Saved data entries:
+---+

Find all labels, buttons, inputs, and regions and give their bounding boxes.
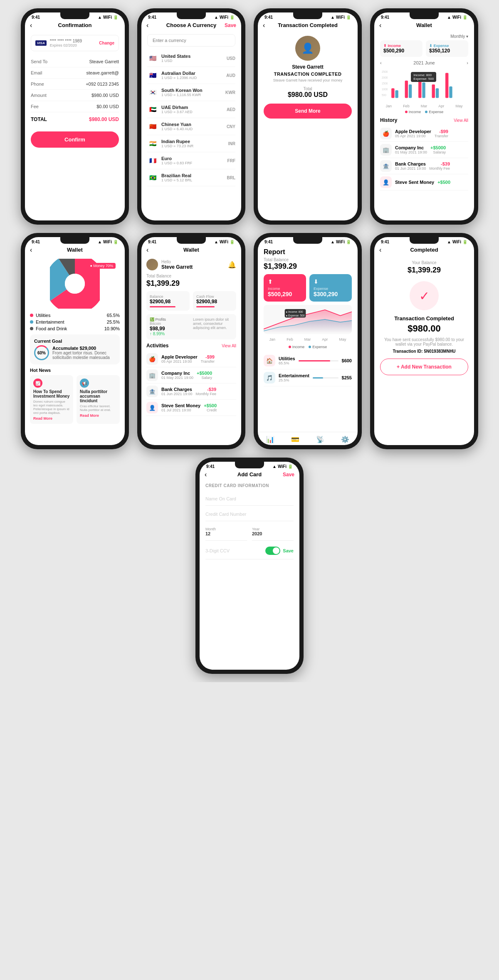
content: Your Balance $1,399.29 ✓ Transaction Com… — [374, 255, 474, 445]
nav-chart[interactable]: 📊 — [258, 436, 283, 443]
notifications-icon[interactable]: 🔔 — [228, 261, 236, 269]
read-more-2[interactable]: Read More — [80, 413, 116, 418]
add-card-screen: CREDIT CARD INFORMATION Name On Card Cre… — [200, 480, 299, 563]
view-all-button[interactable]: View All — [454, 118, 468, 123]
cat-bar — [299, 360, 331, 361]
view-all-button[interactable]: View All — [222, 344, 236, 348]
back-button[interactable]: ‹ — [263, 22, 265, 29]
currency-cny[interactable]: 🇨🇳 Chinese Yuan 1 USD = 6.40 AUD CNY — [147, 118, 235, 135]
card-details: **** **** **** 1989 Expires 02/2020 — [50, 39, 82, 47]
cat-utilities[interactable]: 🏠 Utilities 65.5% $600 — [264, 352, 352, 369]
goal-body: 60% Accumulate $29,000 From aget tortor … — [34, 345, 116, 360]
total-balance-label: Total Balance — [146, 274, 236, 278]
nav-settings[interactable]: ⚙️ — [333, 436, 358, 443]
hist-amount-group: +$5000 Salary — [197, 371, 212, 380]
activity-bank[interactable]: 🏦 Bank Charges 01 Jun 2021 19:00 -$39 Mo… — [146, 384, 236, 400]
activity-steve[interactable]: 👤 Steve Sent Money 01 Jul 2021 19:00 +$5… — [146, 400, 236, 416]
hist-info: Company Inc 01 May 2021 19:00 — [395, 145, 427, 154]
prev-month-button[interactable]: ‹ — [380, 60, 382, 65]
income-card: ⬆ Income $500,290 — [264, 274, 306, 302]
back-button[interactable]: ‹ — [379, 22, 381, 29]
flag-ae: 🇦🇪 — [147, 104, 158, 115]
status-icons: ▲WiFi🔋 — [272, 464, 293, 469]
hist-type: Monthly Fee — [430, 166, 450, 171]
save-toggle[interactable] — [265, 547, 280, 555]
read-more-1[interactable]: Read More — [33, 416, 70, 421]
back-button[interactable]: ‹ — [146, 22, 148, 29]
currency-name: Euro — [161, 156, 192, 161]
activity-apple[interactable]: 🍎 Apple Developer 05 Apr 2021 19:00 -$99… — [146, 351, 236, 367]
hist-date: 01 Jul 2021 19:00 — [161, 408, 200, 412]
cvv-field[interactable]: 3-Digit CCV — [205, 548, 230, 553]
save-button[interactable]: Save — [225, 22, 236, 28]
send-more-button[interactable]: Send More — [264, 104, 352, 119]
cat-pct: 65.5% — [279, 361, 295, 365]
balance-cards: Balance $2900,98 Cash Flow $2900,98 — [146, 291, 236, 311]
back-button[interactable]: ‹ — [205, 471, 207, 478]
currency-inr[interactable]: 🇮🇳 Indian Rupee 1 USD = 73.23 INR INR — [147, 135, 235, 152]
currency-search-input[interactable] — [147, 34, 235, 47]
person-name: Steve Garrett — [292, 64, 323, 70]
history-item-steve[interactable]: 👤 Steve Sent Money +$500 — [380, 174, 468, 191]
month-field[interactable]: Month 12 — [205, 523, 247, 541]
confirm-button[interactable]: Confirm — [31, 131, 119, 148]
screen-wallet-bar: 9:41 ▲WiFi🔋 ‹ Wallet Monthly ▾ ⬆ Income … — [374, 12, 474, 220]
currency-kwr[interactable]: 🇰🇷 South Korean Won 1 USD = 1,116.55 KWR… — [147, 84, 235, 101]
greeting-row: Hello Steve Garrett 🔔 — [146, 259, 236, 270]
back-button[interactable]: ‹ — [30, 22, 32, 29]
screen-txn-completed: 9:41 ▲WiFi🔋 ‹ Transaction Completed 👤 St… — [258, 12, 358, 220]
currency-aed[interactable]: 🇦🇪 UAE Dirham 1 USD = 3.67 AED AED — [147, 101, 235, 118]
report-title: Report — [264, 248, 352, 256]
fee-row: Fee $0.00 USD — [31, 101, 119, 112]
currency-frf[interactable]: 🇫🇷 Euro 1 USD = 0.83 FRF FRF — [147, 152, 235, 169]
nav-feed[interactable]: 📡 — [308, 436, 333, 443]
screen-currency: 9:41 ▲WiFi🔋 ‹ Choose A Currency Save 🇺🇸 … — [141, 12, 241, 220]
save-toggle-group: Save — [265, 547, 294, 555]
expense-icon: ⬇ — [314, 278, 348, 285]
cat-entertainment[interactable]: 🎵 Entertainment 25.5% $255 — [264, 369, 352, 386]
svg-rect-10 — [422, 82, 425, 98]
nav-wallet[interactable]: 💳 — [283, 436, 308, 443]
back-button[interactable]: ‹ — [146, 246, 148, 254]
card-number-field[interactable]: Credit Card Number — [205, 507, 294, 521]
history-item-bank[interactable]: 🏦 Bank Charges 01 Jun 2021 19:00 -$39 Mo… — [380, 158, 468, 174]
wallet-stats: ⬆ Income $500,290 ⬇ Expense $350,120 — [380, 40, 468, 57]
history-item-company[interactable]: 🏢 Company Inc 01 May 2021 19:00 +$5000 S… — [380, 142, 468, 158]
report-legend: Income Expense — [264, 345, 352, 349]
filter-label[interactable]: Monthly ▾ — [450, 34, 468, 39]
hist-name: Steve Sent Money — [161, 403, 200, 408]
hist-amount-group: -$39 Monthly Fee — [430, 161, 450, 171]
header-title: Choose A Currency — [166, 22, 216, 28]
profits-left: 💹 Profits Bitcoin $98,99 ↑ 8.99% — [150, 317, 190, 336]
currency-code: CNY — [227, 124, 235, 129]
currency-aud[interactable]: 🇦🇺 Autralian Dollar 1 USD = 1.2396 AUD A… — [147, 67, 235, 84]
cat-amount: $255 — [342, 375, 352, 380]
currency-info: South Korean Won 1 USD = 1,116.55 KWR — [161, 88, 203, 97]
food-dot — [30, 327, 33, 330]
add-transaction-button[interactable]: + Add New Transaction — [380, 359, 468, 375]
save-button[interactable]: Save — [283, 472, 294, 478]
back-button[interactable]: ‹ — [30, 246, 32, 254]
profits-currency: Bitcoin — [150, 322, 190, 326]
currency-usd[interactable]: 🇺🇸 United States 1 USD USD — [147, 50, 235, 67]
header: ‹ Transaction Completed — [258, 20, 358, 31]
change-card-button[interactable]: Change — [99, 41, 114, 45]
activity-company[interactable]: 🏢 Company Inc 01 May 2021 19:00 +$5000 S… — [146, 367, 236, 384]
back-button[interactable]: ‹ — [379, 246, 381, 254]
next-month-button[interactable]: › — [467, 60, 468, 65]
wallet-pie-screen: ● Money 70% Utilities 65.5% Entertainme — [25, 255, 125, 427]
hist-name: Apple Developer — [161, 354, 198, 359]
card-number: **** **** **** 1989 — [50, 39, 82, 43]
hist-amount-group: +$5000 Salaray — [430, 145, 446, 154]
currency-brl[interactable]: 🇧🇷 Brazilian Real 1 USD = 5.12 BRL BRL — [147, 169, 235, 186]
card-info: VISA **** **** **** 1989 Expires 02/2020… — [31, 35, 119, 51]
year-field[interactable]: Year 2020 — [252, 523, 294, 541]
name-on-card-field[interactable]: Name On Card — [205, 492, 294, 506]
currency-rate: 1 USD — [161, 59, 190, 63]
send-to-label: Send To — [31, 59, 47, 64]
header-title: Completed — [410, 247, 438, 253]
expense-value: $300,290 — [314, 291, 348, 297]
flag-br: 🇧🇷 — [147, 172, 158, 183]
send-to-row: Send To Steave Garrett — [31, 56, 119, 67]
history-item-apple[interactable]: 🍎 Apple Developer 05 Apr 2021 19:00 -$99… — [380, 126, 468, 142]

+---+

REQUIRED WORK:
When you reproduce the data shown above, keep each line exact and omit every picture.

FINISHED EXERCISE:
Find all labels, buttons, inputs, and regions and give their bounding boxes.
content: Your Balance $1,399.29 ✓ Transaction Com… — [374, 255, 474, 445]
nav-chart[interactable]: 📊 — [258, 436, 283, 443]
notifications-icon[interactable]: 🔔 — [228, 261, 236, 269]
read-more-2[interactable]: Read More — [80, 413, 116, 418]
add-card-screen: CREDIT CARD INFORMATION Name On Card Cre… — [200, 480, 299, 563]
view-all-button[interactable]: View All — [454, 118, 468, 123]
cat-bar — [299, 360, 331, 361]
view-all-button[interactable]: View All — [222, 344, 236, 348]
back-button[interactable]: ‹ — [263, 22, 265, 29]
currency-cny[interactable]: 🇨🇳 Chinese Yuan 1 USD = 6.40 AUD CNY — [147, 118, 235, 135]
card-details: **** **** **** 1989 Expires 02/2020 — [50, 39, 82, 47]
cat-utilities[interactable]: 🏠 Utilities 65.5% $600 — [264, 352, 352, 369]
goal-body: 60% Accumulate $29,000 From aget tortor … — [34, 345, 116, 360]
total-balance-label: Total Balance — [146, 274, 236, 278]
nav-settings[interactable]: ⚙️ — [333, 436, 358, 443]
hist-amount-group: +$5000 Salary — [197, 371, 212, 380]
activity-bank[interactable]: 🏦 Bank Charges 01 Jun 2021 19:00 -$39 Mo… — [146, 384, 236, 400]
activity-steve[interactable]: 👤 Steve Sent Money 01 Jul 2021 19:00 +$5… — [146, 400, 236, 416]
hist-info: Company Inc 01 May 2021 19:00 — [395, 145, 427, 154]
prev-month-button[interactable]: ‹ — [380, 60, 382, 65]
income-card: ⬆ Income $500,290 — [264, 274, 306, 302]
back-button[interactable]: ‹ — [379, 22, 381, 29]
flag-ae: 🇦🇪 — [147, 104, 158, 115]
status-icons: ▲WiFi🔋 — [272, 464, 293, 469]
hist-type: Monthly Fee — [430, 166, 450, 171]
save-toggle[interactable] — [265, 547, 280, 555]
read-more-1[interactable]: Read More — [33, 416, 70, 421]
back-button[interactable]: ‹ — [146, 22, 148, 29]
currency-name: Euro — [161, 156, 192, 161]
activity-apple[interactable]: 🍎 Apple Developer 05 Apr 2021 19:00 -$99… — [146, 351, 236, 367]
hist-date: 01 Jul 2021 19:00 — [161, 408, 200, 412]
cvv-field[interactable]: 3-Digit CCV — [205, 548, 230, 553]
save-button[interactable]: Save — [225, 22, 236, 28]
send-more-button[interactable]: Send More — [264, 104, 352, 119]
cat-pct: 65.5% — [279, 361, 295, 365]
balance-cards: Balance $2900,98 Cash Flow $2900,98 — [146, 291, 236, 311]
back-button[interactable]: ‹ — [205, 471, 207, 478]
currency-inr[interactable]: 🇮🇳 Indian Rupee 1 USD = 73.23 INR INR — [147, 135, 235, 152]
currency-search-input[interactable] — [147, 34, 235, 47]
person-name: Steve Garrett — [292, 64, 323, 70]
history-item-steve[interactable]: 👤 Steve Sent Money +$500 — [380, 174, 468, 191]
month-field[interactable]: Month 12 — [205, 523, 247, 541]
confirm-button[interactable]: Confirm — [31, 131, 119, 148]
screen-wallet-bar: 9:41 ▲WiFi🔋 ‹ Wallet Monthly ▾ ⬆ Income … — [374, 12, 474, 220]
currency-kwr[interactable]: 🇰🇷 South Korean Won 1 USD = 1,116.55 KWR… — [147, 84, 235, 101]
greeting-row: Hello Steve Garrett 🔔 — [146, 259, 236, 270]
back-button[interactable]: ‹ — [30, 22, 32, 29]
screen-txn-completed: 9:41 ▲WiFi🔋 ‹ Transaction Completed 👤 St… — [258, 12, 358, 220]
currency-aed[interactable]: 🇦🇪 UAE Dirham 1 USD = 3.67 AED AED — [147, 101, 235, 118]
report-title: Report — [264, 248, 352, 256]
fee-row: Fee $0.00 USD — [31, 101, 119, 112]
currency-frf[interactable]: 🇫🇷 Euro 1 USD = 0.83 FRF FRF — [147, 152, 235, 169]
nav-feed[interactable]: 📡 — [308, 436, 333, 443]
screen-currency: 9:41 ▲WiFi🔋 ‹ Choose A Currency Save 🇺🇸 … — [141, 12, 241, 220]
save-toggle-group: Save — [265, 547, 294, 555]
expense-icon: ⬇ — [314, 278, 348, 285]
cat-entertainment[interactable]: 🎵 Entertainment 25.5% $255 — [264, 369, 352, 386]
svg-rect-10 — [422, 82, 425, 98]
nav-wallet[interactable]: 💳 — [283, 436, 308, 443]
back-button[interactable]: ‹ — [146, 246, 148, 254]
card-number-field[interactable]: Credit Card Number — [205, 507, 294, 521]
history-item-bank[interactable]: 🏦 Bank Charges 01 Jun 2021 19:00 -$39 Mo… — [380, 158, 468, 174]
wallet-stats: ⬆ Income $500,290 ⬇ Expense $350,120 — [380, 40, 468, 57]
history-item-company[interactable]: 🏢 Company Inc 01 May 2021 19:00 +$5000 S… — [380, 142, 468, 158]
report-legend: Income Expense — [264, 345, 352, 349]
filter-label[interactable]: Monthly ▾ — [450, 34, 468, 39]
hist-name: Steve Sent Money — [161, 403, 200, 408]
hist-amount-group: -$39 Monthly Fee — [430, 161, 450, 171]
header-title: Choose A Currency — [166, 22, 216, 28]
profits-left: 💹 Profits Bitcoin $98,99 ↑ 8.99% — [150, 317, 190, 336]
currency-code: CNY — [227, 124, 235, 129]
currency-aud[interactable]: 🇦🇺 Autralian Dollar 1 USD = 1.2396 AUD A… — [147, 67, 235, 84]
cat-amount: $255 — [342, 375, 352, 380]
currency-info: South Korean Won 1 USD = 1,116.55 KWR — [161, 88, 203, 97]
food-dot — [30, 327, 33, 330]
add-transaction-button[interactable]: + Add New Transaction — [380, 359, 468, 375]
save-button[interactable]: Save — [283, 472, 294, 478]
back-button[interactable]: ‹ — [30, 246, 32, 254]
profits-currency: Bitcoin — [150, 322, 190, 326]
currency-usd[interactable]: 🇺🇸 United States 1 USD USD — [147, 50, 235, 67]
header: ‹ Transaction Completed — [258, 20, 358, 31]
change-card-button[interactable]: Change — [99, 41, 114, 45]
activity-company[interactable]: 🏢 Company Inc 01 May 2021 19:00 +$5000 S… — [146, 367, 236, 384]
back-button[interactable]: ‹ — [379, 246, 381, 254]
next-month-button[interactable]: › — [467, 60, 468, 65]
wallet-pie-screen: ● Money 70% Utilities 65.5% Entertainme — [25, 255, 125, 427]
hist-name: Apple Developer — [161, 354, 198, 359]
card-number: **** **** **** 1989 — [50, 39, 82, 43]
hist-amount-group: +$5000 Salaray — [430, 145, 446, 154]
currency-brl[interactable]: 🇧🇷 Brazilian Real 1 USD = 5.12 BRL BRL — [147, 169, 235, 186]
card-info: VISA **** **** **** 1989 Expires 02/2020… — [31, 35, 119, 51]
year-field[interactable]: Year 2020 — [252, 523, 294, 541]
name-on-card-field[interactable]: Name On Card — [205, 492, 294, 506]
currency-rate: 1 USD — [161, 59, 190, 63]
send-to-label: Send To — [31, 59, 47, 64]
header-title: Completed — [410, 247, 438, 253]
expense-value: $300,290 — [314, 291, 348, 297]
flag-br: 🇧🇷 — [147, 172, 158, 183]
send-to-row: Send To Steave Garrett — [31, 56, 119, 67]
history-item-apple[interactable]: 🍎 Apple Developer 05 Apr 2021 19:00 -$99… — [380, 126, 468, 142]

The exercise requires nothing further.